You took a 5-question multiple choice quiz with 4 choices for each question. If you guess at random on each question, what is the probability that you get at least one question correct?

The easiest way to do this is use a binomial probability function table. You will need to determine n, x, and p. I'll give you a hint: x = 0. Once you determine P(0), then subtract the probability you find in the table from 1. That value will be your answer.

To find the probability of getting at least one question correct when guessing at random, we need to consider the complement (the opposite) of the event of getting none of the questions correct.
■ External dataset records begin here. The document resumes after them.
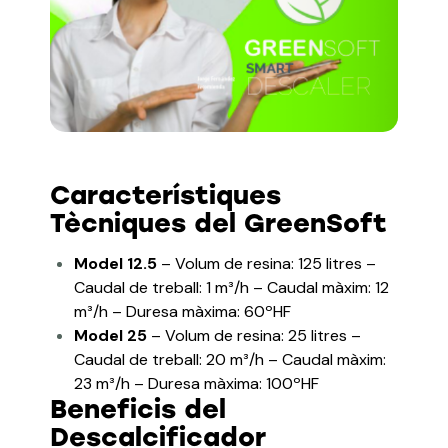
Característiques
Tècniques del GreenSoft
Model 12.5
– Volum de resina: 125 litres
–
Caudal de treball: 1 m³/h
– Caudal màxim: 12
m³/h
– Duresa màxima: 60ºHF
Model 25
– Volum de resina: 25 litres
–
Caudal de treball: 20 m³/h
– Caudal màxim:
23 m³/h
– Duresa màxima: 100ºHF
Beneficis del
Descalcificador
Let's try to find the probability of getting all questions incorrect. Since there are 4 choices for each of the 5 questions, the probability of guessing incorrectly on a single question is 3/4 (since there is only 1 correct choice out of 4 options).

To find the probability of guessing incorrectly on all 5 questions, we need to multiply the probabilities for each question together since these are independent events (the outcome of one question does not affect the outcome of another). So, the probability of getting all questions incorrect is (3/4)^5.

Now, we can find the complement of this probability by subtracting it from 1. So, the probability of getting at least one question correct is 1 - (3/4)^5.

Simplifying this equation, we get:

1 - (3/4)^5 ≈ 0.7627

Therefore, the probability of getting at least one question correct when guessing at random is approximately 0.7627 or 76.27%.